Computer B- This computer is much more slower, and can execute only 10 million instructions per second. Computer B is expected to perform the above task using an algorithm with a complexity of O(log n). We can approximate the time is takes this computer to complete the task as

log(n) /(instructions p second) → log(10⁷)/10⁷ = 0.000002325349

With this illustration, we can see that even though computer A is much better than computer B,due to the algorithm used by B, it completes the task much quicker.

I think it should be very clear now why O(log(n)) is much faster than O(n)

Answer 3

For the input of size n, an algorithm of O(n) will perform steps perportional to n, while another algorithm of O(log(n)) will perform steps roughly log(n).

Clearly log(n) is smaller than n hence algorithm of complexity O(log(n)) is better. Since it will be much faster.

Answer 4

O(logn) means that the algorithm's maximum running time is proportional to the logarithm of the input size. O(n) means that the algorithm's maximum running time is proportional to the input size.

basically, O(something) is an upper bound on the algorithm's number of instructions (atomic ones). therefore, O(logn) is tighter than O(n) and is also better in terms of algorithms analysis.
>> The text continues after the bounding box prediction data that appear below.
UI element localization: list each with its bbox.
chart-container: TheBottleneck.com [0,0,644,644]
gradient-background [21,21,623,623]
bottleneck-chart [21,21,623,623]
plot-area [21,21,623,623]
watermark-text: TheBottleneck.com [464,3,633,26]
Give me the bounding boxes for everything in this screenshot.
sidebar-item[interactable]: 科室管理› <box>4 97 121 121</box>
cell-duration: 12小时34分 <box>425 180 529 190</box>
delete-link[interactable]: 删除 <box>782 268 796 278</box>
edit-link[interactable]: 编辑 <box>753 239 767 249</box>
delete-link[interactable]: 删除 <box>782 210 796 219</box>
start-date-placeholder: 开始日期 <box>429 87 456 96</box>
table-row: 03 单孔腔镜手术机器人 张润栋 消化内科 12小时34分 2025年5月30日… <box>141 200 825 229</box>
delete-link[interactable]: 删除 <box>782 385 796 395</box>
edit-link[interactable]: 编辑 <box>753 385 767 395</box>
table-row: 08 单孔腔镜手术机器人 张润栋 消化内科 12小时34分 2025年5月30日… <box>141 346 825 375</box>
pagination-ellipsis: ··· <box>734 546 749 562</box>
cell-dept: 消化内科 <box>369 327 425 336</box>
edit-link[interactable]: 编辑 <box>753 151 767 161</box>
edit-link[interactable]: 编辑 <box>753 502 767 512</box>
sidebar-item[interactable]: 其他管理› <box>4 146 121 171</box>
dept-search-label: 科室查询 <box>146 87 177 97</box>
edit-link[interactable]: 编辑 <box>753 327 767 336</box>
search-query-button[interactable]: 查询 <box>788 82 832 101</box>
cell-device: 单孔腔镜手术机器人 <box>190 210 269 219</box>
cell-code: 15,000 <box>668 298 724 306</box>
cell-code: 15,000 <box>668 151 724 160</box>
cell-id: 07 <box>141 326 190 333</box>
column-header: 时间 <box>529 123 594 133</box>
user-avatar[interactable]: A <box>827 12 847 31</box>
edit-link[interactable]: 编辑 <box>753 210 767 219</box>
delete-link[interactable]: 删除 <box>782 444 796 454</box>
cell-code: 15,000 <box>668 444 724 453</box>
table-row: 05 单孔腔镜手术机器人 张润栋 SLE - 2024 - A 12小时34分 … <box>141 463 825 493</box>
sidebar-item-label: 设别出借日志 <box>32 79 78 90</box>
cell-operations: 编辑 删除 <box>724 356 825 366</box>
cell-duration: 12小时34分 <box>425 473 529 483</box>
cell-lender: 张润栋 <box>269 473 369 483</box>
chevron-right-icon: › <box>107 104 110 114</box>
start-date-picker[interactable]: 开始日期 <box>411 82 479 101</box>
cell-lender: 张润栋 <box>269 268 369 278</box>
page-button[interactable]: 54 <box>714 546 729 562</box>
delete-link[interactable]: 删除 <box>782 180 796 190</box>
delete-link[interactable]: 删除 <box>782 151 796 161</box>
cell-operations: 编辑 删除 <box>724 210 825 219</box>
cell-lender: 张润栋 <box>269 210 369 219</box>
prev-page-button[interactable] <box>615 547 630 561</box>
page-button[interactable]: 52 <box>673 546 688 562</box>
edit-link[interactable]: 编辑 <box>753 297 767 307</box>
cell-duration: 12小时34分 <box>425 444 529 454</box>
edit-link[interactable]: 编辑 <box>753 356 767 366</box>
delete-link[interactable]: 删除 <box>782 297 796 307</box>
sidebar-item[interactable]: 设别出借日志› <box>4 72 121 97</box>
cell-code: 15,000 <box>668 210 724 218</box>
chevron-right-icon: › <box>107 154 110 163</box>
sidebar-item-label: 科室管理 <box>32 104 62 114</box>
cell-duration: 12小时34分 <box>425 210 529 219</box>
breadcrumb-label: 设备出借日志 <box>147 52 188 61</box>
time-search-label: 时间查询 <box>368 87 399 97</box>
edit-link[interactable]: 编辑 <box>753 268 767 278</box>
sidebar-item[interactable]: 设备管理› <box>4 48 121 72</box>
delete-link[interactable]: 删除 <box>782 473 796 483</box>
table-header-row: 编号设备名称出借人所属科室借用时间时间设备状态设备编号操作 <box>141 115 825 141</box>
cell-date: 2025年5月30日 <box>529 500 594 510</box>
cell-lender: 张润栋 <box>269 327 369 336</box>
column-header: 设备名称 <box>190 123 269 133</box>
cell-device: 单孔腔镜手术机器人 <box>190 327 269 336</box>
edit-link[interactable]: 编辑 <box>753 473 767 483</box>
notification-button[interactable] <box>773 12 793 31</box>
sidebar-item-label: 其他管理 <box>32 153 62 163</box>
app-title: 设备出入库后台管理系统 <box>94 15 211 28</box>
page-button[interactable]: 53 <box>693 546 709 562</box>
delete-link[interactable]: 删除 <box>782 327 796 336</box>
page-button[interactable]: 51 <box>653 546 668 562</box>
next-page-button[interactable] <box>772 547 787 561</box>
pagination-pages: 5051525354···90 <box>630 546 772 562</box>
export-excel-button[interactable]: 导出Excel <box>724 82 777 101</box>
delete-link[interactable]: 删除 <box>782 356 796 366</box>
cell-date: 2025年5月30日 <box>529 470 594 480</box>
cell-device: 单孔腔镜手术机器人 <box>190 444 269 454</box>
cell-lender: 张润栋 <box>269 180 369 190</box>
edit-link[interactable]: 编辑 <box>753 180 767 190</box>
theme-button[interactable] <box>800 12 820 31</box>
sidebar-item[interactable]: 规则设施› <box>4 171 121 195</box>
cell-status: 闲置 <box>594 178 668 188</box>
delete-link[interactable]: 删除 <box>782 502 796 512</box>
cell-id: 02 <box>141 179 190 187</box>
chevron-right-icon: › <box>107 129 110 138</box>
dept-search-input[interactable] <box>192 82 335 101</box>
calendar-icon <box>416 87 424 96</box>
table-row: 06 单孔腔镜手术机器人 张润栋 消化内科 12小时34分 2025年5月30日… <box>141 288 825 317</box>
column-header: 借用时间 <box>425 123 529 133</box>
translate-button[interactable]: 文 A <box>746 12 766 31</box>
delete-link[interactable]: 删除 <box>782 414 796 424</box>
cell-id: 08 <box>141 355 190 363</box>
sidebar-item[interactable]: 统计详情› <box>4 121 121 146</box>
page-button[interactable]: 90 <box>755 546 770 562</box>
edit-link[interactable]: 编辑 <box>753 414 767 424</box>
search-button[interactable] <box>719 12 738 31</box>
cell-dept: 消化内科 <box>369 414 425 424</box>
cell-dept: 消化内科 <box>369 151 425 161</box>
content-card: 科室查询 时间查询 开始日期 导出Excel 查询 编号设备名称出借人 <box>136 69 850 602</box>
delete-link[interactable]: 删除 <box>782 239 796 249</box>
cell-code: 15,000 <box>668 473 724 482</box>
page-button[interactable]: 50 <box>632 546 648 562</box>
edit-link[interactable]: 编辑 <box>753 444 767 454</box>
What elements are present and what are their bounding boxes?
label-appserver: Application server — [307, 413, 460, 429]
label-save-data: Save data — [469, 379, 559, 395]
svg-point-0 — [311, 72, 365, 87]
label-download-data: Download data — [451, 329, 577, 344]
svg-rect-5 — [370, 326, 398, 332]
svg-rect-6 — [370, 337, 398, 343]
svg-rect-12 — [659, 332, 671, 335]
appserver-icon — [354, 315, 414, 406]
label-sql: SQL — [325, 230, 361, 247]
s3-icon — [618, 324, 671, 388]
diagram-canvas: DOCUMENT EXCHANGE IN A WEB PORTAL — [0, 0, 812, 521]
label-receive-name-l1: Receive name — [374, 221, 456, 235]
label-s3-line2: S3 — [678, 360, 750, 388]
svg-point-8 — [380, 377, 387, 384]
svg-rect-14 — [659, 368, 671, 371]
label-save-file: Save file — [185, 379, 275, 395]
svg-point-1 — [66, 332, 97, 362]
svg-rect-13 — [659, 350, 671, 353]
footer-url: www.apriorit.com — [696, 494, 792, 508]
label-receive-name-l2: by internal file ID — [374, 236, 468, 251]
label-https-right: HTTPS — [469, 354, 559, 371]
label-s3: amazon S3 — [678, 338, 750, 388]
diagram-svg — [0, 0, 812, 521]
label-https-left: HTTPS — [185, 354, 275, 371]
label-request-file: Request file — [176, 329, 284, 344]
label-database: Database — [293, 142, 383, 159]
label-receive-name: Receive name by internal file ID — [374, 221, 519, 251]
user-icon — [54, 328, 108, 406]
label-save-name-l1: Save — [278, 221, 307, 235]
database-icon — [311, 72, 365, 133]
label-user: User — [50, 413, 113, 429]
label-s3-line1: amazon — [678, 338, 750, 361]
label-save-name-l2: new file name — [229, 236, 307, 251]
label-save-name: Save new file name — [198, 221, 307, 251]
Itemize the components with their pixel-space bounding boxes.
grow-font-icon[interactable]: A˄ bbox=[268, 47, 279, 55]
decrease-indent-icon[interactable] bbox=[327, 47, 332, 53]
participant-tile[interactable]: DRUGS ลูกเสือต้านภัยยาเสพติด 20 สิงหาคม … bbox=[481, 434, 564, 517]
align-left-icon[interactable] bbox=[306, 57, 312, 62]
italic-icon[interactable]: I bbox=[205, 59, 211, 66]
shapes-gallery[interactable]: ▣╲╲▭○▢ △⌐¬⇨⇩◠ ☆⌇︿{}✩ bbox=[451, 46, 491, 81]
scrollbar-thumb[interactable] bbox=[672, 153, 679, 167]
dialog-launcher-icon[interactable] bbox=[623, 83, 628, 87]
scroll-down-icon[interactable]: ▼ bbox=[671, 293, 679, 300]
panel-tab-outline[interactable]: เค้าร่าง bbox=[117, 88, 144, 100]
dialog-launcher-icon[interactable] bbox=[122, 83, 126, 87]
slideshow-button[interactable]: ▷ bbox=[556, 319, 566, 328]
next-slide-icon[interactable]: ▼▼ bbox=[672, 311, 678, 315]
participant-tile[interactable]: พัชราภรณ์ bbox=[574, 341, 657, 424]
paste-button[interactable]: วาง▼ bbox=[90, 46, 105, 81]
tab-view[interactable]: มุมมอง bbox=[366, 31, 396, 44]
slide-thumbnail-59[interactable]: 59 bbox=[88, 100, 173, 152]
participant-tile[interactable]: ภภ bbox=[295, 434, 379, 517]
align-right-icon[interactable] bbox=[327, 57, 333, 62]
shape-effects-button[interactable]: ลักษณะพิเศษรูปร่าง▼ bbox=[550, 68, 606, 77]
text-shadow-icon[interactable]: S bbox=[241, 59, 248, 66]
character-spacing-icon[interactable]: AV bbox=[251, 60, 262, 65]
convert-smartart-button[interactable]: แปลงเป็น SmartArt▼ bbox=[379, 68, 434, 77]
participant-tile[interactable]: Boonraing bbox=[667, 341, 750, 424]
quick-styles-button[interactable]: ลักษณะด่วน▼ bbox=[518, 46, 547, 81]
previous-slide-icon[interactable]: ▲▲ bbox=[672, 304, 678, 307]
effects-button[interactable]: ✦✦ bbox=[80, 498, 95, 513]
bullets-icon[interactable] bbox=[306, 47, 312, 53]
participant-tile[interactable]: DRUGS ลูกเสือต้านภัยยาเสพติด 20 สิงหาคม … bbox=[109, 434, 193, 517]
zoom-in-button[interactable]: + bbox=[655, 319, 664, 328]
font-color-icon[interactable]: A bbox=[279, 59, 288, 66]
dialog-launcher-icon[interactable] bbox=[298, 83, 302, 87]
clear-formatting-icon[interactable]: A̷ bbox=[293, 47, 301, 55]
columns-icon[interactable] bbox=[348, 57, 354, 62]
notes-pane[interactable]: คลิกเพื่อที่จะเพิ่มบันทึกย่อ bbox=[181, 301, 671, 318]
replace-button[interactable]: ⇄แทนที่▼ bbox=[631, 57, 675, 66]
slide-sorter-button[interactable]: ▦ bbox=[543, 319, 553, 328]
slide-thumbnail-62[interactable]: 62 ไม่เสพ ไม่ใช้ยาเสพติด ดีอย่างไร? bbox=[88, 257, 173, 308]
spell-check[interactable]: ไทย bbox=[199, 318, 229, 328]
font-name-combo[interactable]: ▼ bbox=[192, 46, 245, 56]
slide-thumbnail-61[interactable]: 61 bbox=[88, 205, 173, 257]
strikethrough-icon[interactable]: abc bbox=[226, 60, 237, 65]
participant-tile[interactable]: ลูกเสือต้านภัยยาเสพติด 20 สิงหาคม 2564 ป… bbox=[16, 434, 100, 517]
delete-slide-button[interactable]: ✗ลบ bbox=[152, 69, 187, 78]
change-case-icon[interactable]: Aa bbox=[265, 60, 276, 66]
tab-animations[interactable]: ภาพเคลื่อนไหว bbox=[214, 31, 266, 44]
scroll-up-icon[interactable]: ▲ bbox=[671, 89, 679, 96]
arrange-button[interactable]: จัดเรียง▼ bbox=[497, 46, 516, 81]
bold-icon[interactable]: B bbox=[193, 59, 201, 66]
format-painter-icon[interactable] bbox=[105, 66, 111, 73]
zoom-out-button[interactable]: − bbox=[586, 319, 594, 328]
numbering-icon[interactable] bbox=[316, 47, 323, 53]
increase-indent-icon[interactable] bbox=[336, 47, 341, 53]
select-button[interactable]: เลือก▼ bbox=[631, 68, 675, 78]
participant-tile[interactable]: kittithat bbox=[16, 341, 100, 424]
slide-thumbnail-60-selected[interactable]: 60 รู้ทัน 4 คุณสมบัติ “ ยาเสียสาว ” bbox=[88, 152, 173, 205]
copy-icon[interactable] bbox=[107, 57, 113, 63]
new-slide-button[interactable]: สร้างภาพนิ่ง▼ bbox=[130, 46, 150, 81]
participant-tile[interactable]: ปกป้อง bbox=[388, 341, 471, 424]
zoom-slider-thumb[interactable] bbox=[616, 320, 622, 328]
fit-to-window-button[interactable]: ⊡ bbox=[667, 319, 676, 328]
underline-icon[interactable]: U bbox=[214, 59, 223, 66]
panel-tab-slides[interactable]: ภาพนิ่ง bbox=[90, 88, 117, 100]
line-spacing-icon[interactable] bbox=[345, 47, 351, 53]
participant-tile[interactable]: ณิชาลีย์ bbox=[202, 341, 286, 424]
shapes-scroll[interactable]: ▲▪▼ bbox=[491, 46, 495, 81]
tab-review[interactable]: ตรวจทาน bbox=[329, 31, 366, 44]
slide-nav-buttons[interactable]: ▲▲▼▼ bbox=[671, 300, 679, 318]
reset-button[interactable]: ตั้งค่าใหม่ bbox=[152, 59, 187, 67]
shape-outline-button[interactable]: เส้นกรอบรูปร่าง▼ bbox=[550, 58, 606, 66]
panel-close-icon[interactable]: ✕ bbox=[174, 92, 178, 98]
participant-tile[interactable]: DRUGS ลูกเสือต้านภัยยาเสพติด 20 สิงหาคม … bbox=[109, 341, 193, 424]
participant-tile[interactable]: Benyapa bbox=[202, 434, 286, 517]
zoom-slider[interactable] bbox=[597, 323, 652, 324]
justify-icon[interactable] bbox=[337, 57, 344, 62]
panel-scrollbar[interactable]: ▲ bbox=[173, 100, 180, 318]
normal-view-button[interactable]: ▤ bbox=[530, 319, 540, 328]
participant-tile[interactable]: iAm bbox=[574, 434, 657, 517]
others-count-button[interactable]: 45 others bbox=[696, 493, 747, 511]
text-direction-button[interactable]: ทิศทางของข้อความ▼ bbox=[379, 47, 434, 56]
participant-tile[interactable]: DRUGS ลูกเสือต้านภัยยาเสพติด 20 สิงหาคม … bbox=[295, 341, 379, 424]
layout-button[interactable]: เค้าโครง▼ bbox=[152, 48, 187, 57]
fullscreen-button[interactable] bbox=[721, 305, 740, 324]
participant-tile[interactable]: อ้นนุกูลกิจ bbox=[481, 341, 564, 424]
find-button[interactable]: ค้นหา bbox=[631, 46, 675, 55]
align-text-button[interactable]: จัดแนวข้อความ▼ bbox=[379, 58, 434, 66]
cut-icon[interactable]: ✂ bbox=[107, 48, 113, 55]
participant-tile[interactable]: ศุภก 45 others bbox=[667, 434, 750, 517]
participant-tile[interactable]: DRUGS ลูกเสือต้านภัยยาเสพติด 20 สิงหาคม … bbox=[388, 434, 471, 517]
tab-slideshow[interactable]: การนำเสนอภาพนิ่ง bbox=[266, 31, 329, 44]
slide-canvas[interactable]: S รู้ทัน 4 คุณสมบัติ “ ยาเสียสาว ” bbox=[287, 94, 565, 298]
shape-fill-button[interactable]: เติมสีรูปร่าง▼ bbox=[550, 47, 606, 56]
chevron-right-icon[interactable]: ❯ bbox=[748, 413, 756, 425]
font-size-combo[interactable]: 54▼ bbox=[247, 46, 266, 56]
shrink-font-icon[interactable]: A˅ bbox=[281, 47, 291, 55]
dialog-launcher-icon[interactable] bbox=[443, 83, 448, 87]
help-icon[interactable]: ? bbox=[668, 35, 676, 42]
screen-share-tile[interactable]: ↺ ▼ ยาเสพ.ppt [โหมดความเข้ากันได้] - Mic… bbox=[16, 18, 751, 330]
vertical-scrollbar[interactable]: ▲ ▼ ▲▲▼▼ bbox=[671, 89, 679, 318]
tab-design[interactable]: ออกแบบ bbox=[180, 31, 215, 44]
But all the algorithms that are O(logn) are also O(n), but not backwards...

Answer 5

http://en.wikipedia.org/wiki/Big_oh

O(log n) is better.

Answer 6

Formal definition:

g(x) = O(f(x)) <=> there is x0 and constant C that for every x > x0, |g(x)| <= C|f(x)|.

Thus, if you find algorithm A for problem P that its complexity O(f(n)), you can say that the number of steps your algorithm will do, is lower or equal asymptotically to f(n), when n is usually the input size. (n can be anything)

For further reading:http://en.wikipedia.org/wiki/Big_O_notation.

Answer 7

Is O(1) always Faster than O(log n)?

O(1) means the running time of an algorithm is independent of the input size and is bounded by a constant 'c'. Whereas, O(log n) means when input size 'n' increases exponentially, our running time will increase linearly.

Note that it might happen that O(log n) is faster than O(1) in some cases but O(1) will outperform O(log n) when n grows as O(1) is independent of the input size n. Considering these two code snippets,

Code 1:

function show(){

    for(let i = 2; i <= 5; i++){
      console.log("Hello");
    
      }
  }



Code 2:

function showN(n){

    for(let i = 2; i <= n; i=i*2){
      console.log("Hello");
     }
  }
  

The Running time of Code 1 is O(1) as it's independent of the input size 'n' whereas the running time of Code 2 is O(log n).

Case: where O(log n) outperforms O(1) Let us assume hypothetically that function show takes 1ms to execute.

So for n=2, Code 1 will take 4 ms to execute whereas Code 2 will take just 1 ms to execute. In this case, O(log n) outperformed O(1).

Case: where O(1) outperforms O(log n) As we increase the input size 'n', O(1) will outperforms O(log n). Let's see an example, suppose n = 2048, now Code 1 will take 4 ms as it took previously but Code 2 will take 11 ms to execute. In this case, O(1) outperformed O(log n).

Conclusion: As we noticed in the above cases, O(1) algorithms will not always run faster than O(log n). Sometimes, O(log n) will outperform O(1) but as the input size 'n' increases, O(log n) will take more time than the execution of O(1).